_INFORMATION PROVIDED:_
****************************************

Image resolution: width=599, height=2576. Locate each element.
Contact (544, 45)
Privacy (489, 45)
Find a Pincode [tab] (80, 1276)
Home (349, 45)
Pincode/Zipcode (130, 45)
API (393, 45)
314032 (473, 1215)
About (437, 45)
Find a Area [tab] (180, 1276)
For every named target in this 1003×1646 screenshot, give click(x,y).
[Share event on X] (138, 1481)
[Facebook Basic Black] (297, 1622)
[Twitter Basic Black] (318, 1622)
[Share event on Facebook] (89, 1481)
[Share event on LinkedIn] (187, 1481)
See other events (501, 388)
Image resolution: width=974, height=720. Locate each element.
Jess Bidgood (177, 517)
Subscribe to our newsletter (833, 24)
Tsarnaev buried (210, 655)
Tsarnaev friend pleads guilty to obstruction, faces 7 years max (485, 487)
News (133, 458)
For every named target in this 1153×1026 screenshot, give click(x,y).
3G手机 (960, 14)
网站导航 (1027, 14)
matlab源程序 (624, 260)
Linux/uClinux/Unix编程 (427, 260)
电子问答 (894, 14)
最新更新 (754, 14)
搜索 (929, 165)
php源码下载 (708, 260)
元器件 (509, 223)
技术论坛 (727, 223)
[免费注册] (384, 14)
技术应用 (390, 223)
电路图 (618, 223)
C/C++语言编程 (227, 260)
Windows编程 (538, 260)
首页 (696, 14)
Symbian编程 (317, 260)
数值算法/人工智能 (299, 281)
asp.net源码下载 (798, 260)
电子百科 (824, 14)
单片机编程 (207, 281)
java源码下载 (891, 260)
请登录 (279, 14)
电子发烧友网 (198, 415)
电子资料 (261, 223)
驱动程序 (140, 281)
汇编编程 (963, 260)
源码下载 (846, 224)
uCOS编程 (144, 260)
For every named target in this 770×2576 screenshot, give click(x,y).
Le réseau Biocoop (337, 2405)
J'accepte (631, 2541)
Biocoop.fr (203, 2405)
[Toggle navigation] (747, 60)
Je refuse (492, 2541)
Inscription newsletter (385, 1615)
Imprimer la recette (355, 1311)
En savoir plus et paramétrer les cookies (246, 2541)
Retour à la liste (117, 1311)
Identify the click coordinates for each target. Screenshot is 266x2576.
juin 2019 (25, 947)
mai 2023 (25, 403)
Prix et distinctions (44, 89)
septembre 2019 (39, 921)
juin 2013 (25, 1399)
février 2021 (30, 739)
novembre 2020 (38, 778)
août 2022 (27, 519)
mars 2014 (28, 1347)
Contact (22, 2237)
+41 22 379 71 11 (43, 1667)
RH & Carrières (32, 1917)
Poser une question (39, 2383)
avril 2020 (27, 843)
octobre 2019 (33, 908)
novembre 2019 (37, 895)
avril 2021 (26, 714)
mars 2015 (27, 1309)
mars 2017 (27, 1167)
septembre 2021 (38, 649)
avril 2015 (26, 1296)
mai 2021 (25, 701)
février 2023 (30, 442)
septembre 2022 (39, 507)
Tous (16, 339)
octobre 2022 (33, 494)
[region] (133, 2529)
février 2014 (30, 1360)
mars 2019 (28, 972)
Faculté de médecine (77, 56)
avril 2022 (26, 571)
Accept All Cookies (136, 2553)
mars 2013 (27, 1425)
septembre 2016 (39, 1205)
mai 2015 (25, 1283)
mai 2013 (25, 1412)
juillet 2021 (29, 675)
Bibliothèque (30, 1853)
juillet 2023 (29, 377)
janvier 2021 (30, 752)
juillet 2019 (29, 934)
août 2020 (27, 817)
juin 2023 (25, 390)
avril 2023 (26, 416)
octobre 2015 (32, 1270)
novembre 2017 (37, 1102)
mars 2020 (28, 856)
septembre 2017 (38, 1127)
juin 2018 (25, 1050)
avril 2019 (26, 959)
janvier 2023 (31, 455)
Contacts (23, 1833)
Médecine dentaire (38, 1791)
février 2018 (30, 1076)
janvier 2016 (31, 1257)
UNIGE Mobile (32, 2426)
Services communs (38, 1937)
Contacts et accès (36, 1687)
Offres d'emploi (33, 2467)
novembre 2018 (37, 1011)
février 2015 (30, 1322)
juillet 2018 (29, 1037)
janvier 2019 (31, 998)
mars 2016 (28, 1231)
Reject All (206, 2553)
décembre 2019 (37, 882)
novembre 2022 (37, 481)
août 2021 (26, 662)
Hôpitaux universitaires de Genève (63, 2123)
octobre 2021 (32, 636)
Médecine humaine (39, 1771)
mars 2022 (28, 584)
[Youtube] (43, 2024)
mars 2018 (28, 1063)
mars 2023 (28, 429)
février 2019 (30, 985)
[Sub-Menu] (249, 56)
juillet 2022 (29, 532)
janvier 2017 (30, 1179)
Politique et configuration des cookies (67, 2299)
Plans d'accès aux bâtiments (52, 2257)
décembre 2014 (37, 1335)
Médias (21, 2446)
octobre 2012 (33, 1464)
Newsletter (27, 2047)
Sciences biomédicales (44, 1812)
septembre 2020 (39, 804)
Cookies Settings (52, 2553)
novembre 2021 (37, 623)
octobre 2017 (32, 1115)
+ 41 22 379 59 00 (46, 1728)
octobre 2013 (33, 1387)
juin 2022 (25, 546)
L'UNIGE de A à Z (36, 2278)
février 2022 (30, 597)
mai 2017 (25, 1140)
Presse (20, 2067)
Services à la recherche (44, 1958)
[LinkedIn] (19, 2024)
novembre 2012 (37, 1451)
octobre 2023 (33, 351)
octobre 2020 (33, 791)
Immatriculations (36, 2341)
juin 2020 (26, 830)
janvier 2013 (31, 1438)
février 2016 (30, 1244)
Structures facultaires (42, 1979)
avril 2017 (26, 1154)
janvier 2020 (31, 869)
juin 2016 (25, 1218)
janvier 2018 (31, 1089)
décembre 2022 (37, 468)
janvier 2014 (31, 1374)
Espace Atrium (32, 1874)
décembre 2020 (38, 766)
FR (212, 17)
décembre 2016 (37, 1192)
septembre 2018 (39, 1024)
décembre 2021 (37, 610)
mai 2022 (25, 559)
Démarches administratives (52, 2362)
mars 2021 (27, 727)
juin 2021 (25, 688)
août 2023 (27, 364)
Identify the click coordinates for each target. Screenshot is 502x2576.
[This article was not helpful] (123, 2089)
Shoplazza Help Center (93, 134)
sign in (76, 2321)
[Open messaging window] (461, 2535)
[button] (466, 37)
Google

****************************************

_WORK REQUIRED:_ Your task is to copy each line of the data above that holds "décembre".

_FINISHED TASK:_
décembre 2019 (37, 882)
décembre 2014 (37, 1335)
décembre 2022 (37, 468)
décembre 2020 (38, 766)
décembre 2016 (37, 1192)
décembre 2021 (37, 610)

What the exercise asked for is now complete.